Kenneth Kilpatrick — who heads The Alternative Program, which Jones-Ayers helped launch to steer first-time offenders away from the criminal justice system — called the renaming “poetic justice.”
In 1918, the Ayers family built themselves a home in a section of the city then called the Railroad Shop Colored Addition. It was one of the few areas where blacks could own land, and a neighborhood was carved out for railroad workers like her father. Years later, Jones-Ayers would reminisce about the bountiful mango trees that grew in her family’s yard.
Some families had lived in the Railroad Shop for decades by the time the local school board decided to build a school there. The board swiftly got a condemnation order for the whole neighborhood, even as a number of families tried to block their evictions in court.
They lost. About 35 families who refused to leave were forced out by police. Their belongings were thrown onto their front lawns. The doors were padlocked, the windows were boarded, and “No Trespassing” signs went up. It began to rain.
A newspaper account at the time quoted one woman, Alean Johnson, cradling her 6-month-old and crying, “Where am I going with this baby? God isn’t pleased with this, I know.”
The lucky ones were able to spend the night with family nearby. Others spent the night outside, surrounded by their soggy belongings.
For years, Jones-Ayers organized reunions every summer for the families who were evicted. She pushed back against calling the area Allapattah, as it’s now known, and led efforts to rename local streets and landmarks after the families who first called the neighborhood home. She succeeded in getting Allapattah elementary local school named after the first African-American Florida teacher of the year, Lenora B. Smith. On Wednesday, it was Jones-Ayers’ turn.
“We will never right the wrongs that were done to those families, but this is a big step in trying to heal the community,” said public defender Carlos J. Martinez.
The family of school board member Dorothy Bendross-Mindingall was one of those who lost their home to make way for the school. On Wednesday, she voted to rename the school after Jones-Ayers.

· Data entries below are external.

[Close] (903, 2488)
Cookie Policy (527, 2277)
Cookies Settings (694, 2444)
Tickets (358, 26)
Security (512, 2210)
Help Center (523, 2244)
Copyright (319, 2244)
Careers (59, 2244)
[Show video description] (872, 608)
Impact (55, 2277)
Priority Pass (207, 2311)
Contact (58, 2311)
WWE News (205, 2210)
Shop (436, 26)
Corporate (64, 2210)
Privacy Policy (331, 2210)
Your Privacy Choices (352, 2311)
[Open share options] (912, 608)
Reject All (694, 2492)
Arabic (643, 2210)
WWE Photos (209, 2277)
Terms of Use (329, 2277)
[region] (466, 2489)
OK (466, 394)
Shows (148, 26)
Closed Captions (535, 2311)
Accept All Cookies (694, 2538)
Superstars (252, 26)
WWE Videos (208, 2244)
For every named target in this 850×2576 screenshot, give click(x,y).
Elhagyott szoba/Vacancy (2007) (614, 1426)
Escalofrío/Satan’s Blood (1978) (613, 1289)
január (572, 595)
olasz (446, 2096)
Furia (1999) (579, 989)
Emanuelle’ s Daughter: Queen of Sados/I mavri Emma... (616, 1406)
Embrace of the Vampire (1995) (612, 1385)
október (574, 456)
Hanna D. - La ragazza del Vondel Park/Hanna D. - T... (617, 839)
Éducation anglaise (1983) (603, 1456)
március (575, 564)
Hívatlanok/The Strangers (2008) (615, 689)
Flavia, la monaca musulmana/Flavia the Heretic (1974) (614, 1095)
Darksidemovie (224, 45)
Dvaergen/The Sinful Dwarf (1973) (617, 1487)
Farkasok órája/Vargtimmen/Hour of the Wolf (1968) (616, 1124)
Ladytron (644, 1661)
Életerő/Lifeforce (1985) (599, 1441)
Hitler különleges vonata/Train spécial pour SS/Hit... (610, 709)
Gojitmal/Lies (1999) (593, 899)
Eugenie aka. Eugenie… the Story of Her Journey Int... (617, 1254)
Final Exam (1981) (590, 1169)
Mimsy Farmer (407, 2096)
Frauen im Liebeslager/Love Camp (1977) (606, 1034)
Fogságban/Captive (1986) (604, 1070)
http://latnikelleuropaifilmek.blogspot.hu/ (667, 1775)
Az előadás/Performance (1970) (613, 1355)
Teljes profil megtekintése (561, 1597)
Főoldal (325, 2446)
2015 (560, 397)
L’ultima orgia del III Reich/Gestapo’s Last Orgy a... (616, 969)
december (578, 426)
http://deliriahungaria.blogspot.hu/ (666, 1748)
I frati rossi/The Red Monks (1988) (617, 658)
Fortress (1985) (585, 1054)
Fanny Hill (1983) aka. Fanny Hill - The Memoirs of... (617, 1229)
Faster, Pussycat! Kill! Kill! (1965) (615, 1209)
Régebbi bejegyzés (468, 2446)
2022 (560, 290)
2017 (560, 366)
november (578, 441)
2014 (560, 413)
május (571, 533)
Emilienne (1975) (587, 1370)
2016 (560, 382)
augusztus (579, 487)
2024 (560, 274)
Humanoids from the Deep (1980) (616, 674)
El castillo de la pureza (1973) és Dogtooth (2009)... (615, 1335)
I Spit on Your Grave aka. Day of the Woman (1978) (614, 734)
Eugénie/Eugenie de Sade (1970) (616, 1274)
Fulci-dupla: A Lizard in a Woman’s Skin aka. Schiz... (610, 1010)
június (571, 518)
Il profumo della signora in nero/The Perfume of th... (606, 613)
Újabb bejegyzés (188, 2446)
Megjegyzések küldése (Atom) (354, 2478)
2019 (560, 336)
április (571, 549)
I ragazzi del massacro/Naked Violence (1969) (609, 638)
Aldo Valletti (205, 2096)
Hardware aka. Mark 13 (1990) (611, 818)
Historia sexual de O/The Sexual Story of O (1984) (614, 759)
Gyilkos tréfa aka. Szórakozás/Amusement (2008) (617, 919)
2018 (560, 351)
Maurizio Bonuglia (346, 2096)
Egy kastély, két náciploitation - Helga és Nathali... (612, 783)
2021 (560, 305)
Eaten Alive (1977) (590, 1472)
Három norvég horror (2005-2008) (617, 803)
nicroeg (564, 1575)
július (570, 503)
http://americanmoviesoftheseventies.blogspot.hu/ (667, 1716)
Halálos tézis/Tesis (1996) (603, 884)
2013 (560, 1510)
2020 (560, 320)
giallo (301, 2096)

“It’s come full circle. No one on this board has any disagreement. No one. That’s the beauty of where we are now,” Bendross-Mindingall said.
In other business, the board approved regular attendance boundaries for three Coral Gables elementary schools: Coral Gables Preparatory, George Washington Carver and Sunset. The decision does away with a lottery system that was in place, which was originally started as a way to racially integrate schools.